Well, I’m afraid I won’t; though I would have loved to do this some years ago, but not now when I am seated in an editorial chair (me first works here too). Hey, don’t run fellas, I am still a writer and I won’t thrash any people of pen. But even if I do, I’ll use a writer-friendly ink. So here are some smart guidelines, or smartlines, on increasing your chances of selection at the editor’s desk.

  1. Read the complete guidelines of the publication and try your level best to comply with them while submitting to an editor. In case you are not able, for some reason, to meet one or more requirement, query first with the editor for his/her approval of any alternatives.
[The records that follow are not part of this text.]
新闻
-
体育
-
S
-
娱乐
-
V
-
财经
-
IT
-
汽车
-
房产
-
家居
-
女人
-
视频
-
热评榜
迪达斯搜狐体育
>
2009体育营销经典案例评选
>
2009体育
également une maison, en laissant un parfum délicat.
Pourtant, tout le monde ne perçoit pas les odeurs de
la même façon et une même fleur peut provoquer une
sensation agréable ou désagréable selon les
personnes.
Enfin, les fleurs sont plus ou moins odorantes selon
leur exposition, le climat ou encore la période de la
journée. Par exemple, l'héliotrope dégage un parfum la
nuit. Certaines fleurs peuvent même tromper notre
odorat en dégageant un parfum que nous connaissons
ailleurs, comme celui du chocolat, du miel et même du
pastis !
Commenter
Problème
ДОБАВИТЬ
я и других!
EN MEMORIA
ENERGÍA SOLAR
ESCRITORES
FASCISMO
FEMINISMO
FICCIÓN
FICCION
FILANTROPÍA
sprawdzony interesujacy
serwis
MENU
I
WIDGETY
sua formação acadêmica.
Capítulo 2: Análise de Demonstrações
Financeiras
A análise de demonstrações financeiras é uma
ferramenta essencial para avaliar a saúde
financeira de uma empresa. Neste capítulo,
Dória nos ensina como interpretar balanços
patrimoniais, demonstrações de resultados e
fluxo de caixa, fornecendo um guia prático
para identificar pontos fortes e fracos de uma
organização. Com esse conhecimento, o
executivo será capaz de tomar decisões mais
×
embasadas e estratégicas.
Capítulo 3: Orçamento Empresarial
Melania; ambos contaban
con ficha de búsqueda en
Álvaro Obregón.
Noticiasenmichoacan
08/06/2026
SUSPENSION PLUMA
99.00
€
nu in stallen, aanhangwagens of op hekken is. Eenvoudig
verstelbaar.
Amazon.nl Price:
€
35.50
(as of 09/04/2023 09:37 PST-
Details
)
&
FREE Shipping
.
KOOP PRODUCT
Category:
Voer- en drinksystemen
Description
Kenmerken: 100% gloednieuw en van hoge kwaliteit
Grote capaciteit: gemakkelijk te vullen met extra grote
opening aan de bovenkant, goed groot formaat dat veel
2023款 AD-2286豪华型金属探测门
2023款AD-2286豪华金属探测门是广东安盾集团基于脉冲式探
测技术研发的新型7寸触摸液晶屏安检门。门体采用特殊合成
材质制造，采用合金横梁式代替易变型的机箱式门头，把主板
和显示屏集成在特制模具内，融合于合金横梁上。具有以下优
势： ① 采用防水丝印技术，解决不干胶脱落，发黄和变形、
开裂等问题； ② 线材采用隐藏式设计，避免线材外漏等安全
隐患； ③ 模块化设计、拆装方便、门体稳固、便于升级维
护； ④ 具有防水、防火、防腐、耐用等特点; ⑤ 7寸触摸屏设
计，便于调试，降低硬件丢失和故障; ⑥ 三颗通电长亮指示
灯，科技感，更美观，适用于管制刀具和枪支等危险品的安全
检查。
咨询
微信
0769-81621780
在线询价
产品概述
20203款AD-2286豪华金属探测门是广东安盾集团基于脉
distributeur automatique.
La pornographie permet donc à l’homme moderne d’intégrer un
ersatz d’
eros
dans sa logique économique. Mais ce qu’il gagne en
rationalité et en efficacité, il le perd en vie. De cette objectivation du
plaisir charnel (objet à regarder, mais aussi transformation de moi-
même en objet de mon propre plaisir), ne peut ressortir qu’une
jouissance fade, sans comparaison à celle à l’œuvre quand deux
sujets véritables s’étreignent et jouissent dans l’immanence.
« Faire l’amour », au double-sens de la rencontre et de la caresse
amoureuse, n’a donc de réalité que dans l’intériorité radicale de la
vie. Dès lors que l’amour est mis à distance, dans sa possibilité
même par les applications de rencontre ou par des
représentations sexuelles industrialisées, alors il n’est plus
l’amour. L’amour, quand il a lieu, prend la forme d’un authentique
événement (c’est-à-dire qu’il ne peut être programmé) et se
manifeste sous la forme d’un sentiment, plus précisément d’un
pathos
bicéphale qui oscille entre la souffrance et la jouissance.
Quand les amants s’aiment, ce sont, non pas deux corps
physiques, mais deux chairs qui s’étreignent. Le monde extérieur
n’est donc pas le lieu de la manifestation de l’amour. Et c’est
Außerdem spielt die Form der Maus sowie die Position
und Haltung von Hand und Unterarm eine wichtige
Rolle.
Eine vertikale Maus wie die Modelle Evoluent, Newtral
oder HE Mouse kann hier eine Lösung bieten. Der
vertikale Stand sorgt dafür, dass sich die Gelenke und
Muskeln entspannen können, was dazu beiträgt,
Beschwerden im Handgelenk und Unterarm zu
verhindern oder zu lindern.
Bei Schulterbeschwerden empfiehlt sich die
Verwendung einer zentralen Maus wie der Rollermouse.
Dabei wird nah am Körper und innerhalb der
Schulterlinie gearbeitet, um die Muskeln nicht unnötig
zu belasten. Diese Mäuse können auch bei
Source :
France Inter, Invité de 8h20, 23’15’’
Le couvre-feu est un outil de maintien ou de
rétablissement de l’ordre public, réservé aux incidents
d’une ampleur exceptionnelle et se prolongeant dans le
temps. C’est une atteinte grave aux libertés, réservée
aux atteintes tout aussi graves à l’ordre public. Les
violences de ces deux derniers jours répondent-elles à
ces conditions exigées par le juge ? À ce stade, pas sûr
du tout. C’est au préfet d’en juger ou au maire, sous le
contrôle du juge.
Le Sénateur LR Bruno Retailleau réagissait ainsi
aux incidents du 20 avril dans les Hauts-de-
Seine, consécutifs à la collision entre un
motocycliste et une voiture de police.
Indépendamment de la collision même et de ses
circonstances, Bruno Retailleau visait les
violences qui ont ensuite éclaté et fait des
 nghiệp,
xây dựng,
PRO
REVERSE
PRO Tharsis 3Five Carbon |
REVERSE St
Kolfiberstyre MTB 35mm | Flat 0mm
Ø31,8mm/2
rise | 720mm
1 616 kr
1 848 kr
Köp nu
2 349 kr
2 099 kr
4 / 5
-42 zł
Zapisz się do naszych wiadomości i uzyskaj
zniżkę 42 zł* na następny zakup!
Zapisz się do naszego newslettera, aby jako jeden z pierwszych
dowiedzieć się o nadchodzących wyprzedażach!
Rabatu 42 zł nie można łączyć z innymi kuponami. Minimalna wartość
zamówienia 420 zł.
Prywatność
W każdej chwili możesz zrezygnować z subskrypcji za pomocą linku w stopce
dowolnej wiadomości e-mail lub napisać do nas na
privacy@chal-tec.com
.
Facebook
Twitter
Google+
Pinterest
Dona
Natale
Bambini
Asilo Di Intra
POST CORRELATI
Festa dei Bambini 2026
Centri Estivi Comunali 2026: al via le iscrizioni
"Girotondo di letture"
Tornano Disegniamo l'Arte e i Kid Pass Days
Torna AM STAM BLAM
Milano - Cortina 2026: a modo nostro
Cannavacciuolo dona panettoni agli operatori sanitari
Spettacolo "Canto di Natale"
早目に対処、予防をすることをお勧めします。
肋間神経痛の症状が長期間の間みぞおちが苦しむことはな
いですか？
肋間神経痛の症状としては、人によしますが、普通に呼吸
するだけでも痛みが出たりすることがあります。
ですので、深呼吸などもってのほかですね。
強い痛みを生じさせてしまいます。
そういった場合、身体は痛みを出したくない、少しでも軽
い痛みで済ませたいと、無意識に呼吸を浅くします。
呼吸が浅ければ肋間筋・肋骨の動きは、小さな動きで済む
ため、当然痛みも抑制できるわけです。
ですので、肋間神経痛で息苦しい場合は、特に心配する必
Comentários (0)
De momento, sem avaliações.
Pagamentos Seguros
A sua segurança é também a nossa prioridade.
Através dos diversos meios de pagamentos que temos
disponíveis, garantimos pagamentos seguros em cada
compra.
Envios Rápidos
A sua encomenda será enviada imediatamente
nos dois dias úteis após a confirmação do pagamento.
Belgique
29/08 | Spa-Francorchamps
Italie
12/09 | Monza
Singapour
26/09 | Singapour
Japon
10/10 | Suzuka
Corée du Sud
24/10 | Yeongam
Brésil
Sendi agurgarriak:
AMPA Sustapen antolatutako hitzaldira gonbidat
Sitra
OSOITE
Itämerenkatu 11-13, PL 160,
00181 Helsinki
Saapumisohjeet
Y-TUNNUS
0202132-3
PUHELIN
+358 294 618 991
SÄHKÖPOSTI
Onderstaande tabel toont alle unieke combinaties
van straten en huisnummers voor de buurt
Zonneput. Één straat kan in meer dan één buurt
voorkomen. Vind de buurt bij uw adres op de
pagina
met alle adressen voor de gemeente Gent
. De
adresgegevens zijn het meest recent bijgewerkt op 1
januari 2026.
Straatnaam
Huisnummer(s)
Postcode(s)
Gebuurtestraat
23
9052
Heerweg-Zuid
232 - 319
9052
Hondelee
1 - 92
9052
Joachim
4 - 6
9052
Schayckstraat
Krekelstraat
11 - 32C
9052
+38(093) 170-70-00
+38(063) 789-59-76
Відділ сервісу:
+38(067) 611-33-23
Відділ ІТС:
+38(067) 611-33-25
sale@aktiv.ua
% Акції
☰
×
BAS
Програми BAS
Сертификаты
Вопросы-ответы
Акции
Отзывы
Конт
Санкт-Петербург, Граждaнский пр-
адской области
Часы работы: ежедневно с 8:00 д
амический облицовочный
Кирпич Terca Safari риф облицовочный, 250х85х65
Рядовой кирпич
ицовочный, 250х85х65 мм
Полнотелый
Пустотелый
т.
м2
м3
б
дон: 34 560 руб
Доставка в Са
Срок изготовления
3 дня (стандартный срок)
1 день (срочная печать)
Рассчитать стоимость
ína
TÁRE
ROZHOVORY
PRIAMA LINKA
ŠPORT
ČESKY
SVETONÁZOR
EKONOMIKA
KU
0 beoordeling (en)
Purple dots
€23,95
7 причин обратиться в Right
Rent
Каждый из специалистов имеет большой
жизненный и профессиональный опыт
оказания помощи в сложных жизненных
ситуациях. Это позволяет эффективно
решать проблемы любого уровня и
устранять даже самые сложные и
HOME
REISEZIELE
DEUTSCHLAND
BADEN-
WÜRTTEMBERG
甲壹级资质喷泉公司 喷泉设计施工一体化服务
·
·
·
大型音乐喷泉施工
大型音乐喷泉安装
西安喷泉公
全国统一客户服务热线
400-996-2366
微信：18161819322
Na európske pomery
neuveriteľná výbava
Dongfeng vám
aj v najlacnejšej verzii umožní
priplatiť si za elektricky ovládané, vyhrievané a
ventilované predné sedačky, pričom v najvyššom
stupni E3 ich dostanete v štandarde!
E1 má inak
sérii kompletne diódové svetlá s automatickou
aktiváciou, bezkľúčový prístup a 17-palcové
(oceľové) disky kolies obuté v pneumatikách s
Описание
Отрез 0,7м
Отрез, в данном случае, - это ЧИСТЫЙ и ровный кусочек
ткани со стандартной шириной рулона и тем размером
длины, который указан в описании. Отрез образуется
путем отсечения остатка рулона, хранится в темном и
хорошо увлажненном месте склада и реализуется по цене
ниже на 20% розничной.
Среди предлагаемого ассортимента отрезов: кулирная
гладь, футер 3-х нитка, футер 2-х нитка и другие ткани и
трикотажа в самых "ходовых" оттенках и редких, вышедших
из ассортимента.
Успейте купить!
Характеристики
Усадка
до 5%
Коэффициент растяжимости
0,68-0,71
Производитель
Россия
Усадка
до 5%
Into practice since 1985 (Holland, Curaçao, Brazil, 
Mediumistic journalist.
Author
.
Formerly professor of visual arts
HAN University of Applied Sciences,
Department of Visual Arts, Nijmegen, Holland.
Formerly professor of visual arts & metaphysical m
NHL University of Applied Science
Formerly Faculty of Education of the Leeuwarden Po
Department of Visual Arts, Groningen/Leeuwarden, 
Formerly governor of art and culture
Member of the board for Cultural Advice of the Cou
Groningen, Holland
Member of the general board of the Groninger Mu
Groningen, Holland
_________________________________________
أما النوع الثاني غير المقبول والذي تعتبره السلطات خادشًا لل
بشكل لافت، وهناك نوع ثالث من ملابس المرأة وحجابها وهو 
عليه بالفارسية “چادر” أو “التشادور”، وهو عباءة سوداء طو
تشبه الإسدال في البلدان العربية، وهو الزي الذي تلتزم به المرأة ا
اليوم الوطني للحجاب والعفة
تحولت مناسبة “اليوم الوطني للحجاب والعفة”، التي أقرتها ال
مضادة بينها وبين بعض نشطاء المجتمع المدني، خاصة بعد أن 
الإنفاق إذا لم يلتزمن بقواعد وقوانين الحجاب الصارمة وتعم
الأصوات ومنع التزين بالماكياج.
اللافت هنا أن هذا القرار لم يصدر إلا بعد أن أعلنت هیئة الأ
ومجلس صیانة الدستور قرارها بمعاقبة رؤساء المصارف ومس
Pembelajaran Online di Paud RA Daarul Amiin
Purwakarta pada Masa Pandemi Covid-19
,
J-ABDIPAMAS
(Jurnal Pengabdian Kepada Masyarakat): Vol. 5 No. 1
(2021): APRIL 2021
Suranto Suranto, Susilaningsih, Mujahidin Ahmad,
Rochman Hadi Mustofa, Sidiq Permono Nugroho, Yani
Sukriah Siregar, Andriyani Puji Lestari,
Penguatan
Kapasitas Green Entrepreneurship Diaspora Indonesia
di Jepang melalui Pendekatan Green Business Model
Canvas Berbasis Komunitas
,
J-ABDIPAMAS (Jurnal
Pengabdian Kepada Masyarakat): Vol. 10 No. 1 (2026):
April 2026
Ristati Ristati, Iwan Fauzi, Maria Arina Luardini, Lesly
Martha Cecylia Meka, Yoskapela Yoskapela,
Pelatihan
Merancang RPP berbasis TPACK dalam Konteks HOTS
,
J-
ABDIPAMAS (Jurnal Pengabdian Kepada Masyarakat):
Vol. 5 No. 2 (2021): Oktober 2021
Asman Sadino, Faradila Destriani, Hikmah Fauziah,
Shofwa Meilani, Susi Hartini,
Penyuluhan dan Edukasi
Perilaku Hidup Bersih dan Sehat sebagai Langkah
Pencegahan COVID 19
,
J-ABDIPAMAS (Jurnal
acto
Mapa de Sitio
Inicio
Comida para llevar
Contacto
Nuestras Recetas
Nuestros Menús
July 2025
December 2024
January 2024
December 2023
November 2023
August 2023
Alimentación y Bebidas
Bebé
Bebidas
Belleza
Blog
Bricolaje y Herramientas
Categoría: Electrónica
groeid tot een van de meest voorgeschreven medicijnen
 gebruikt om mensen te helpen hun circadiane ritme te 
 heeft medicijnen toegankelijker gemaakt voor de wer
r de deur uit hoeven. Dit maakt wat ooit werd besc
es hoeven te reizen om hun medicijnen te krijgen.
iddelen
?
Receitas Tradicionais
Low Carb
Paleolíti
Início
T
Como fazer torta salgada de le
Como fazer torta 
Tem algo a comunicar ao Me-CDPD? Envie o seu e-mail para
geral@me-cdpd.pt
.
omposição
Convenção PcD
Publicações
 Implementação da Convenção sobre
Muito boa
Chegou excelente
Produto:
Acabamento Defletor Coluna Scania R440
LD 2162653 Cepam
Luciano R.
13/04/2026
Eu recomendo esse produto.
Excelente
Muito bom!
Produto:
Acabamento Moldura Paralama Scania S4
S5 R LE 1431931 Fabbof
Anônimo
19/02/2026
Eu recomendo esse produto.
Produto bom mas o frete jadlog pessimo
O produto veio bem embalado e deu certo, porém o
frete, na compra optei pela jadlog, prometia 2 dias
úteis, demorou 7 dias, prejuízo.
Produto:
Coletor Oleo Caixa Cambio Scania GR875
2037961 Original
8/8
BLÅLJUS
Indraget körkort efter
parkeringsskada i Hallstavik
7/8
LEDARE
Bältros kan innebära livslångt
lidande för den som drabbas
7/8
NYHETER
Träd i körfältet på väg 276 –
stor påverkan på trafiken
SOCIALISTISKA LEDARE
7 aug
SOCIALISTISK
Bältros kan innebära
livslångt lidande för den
  2. Always care about the length of your submission. It is quite common among writers to submit entries several thousands of words in length when the specified submission length is no more than one to two thousand words.
  3. Unless allowed through guidelines, DON’T fret an editor by submitting in bulk. It is simply nauseating for an editor to open his inbox one morning and find it occupied by the invasion of a submitting machine.
  4. A few editors may allow anonymous submissions and/or entries without a title or a written note to the editor. But most would frown upon such entries. Take a moment to briefly introduce yourself and bother to pen down a few sentences about the background of your work.
  5. Do you love to submit in the latest, less commonly used programs that will charge the editor an extra hour in finding the software needed to run the program so as to be able to read/save your work? If so, then your chances are less than those submitting in standard formats and common programs like MS Word and Notepad. Why not use these ‘old-but-gold’ programs?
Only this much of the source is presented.